The problem is sample specific, and is not due to the primers (on the same plate, both sets of primers worked fine in "Sample 2", and both failed in "Sample 1"). I'm just showing a subset of the samples here. About half the samples on this plate failed. I set up the reaction twice, and the same samples failed the second time as well, so I really do think it's a sample problem. The samples that failed were all from the same prep - I am thinking it's some kind of contaminant that was introduced during the prep (either in the RNA or cDNA step), but I'm not sure how to figure out what it is or how to avoid the problem in the future. Any ideas would be greatly appreciated!!
some other notes:
1. These end products of the QPCR ALL look fine (right size, proper band strength) on a gel. So it is not as if the weird ones are not amplifying.

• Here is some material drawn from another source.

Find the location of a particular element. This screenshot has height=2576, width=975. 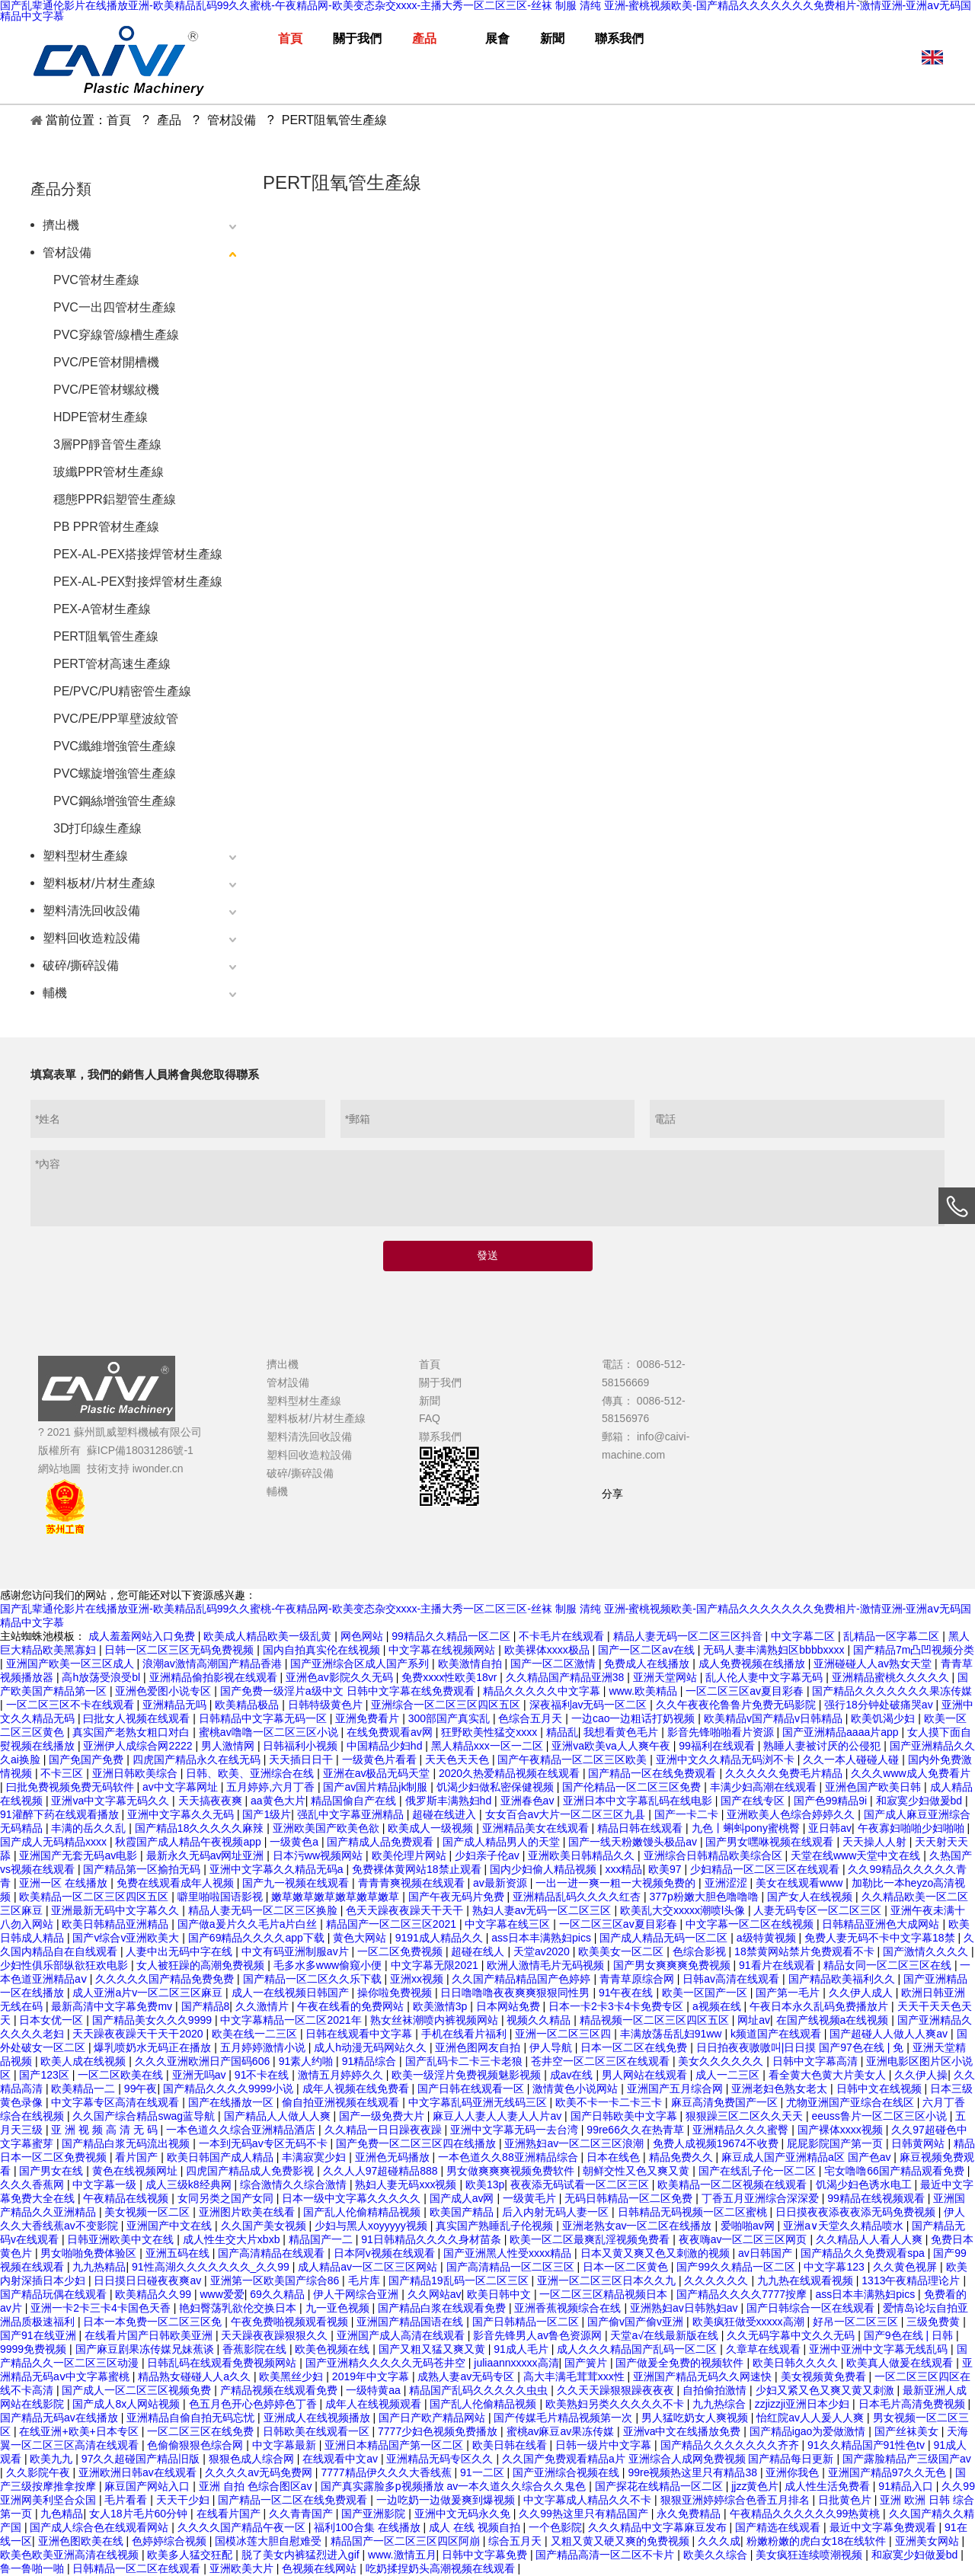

2. I ran this on the StepPlus from Applied Biosystems, and the SYBR reagent I used was from BioRad. These are the same reagents I and everyone else in the lab has used successfully in the past.
3. The melt curves look the same for the samples whether they have "weird" or "normal" amplification curves
4. When I repeated the run, I changed the location in the plate each sample was in, so that in case it was a problem with the machine reading particular parts of the plate it should affect different samples, but the same samples were affected.
5. The samples are all fly cDNA made from RNA using Invitrogen M-MLV and oligo-dTs. I use a 2-step protocol where I purify the RNA (Trizol) then make cDNA as a second step.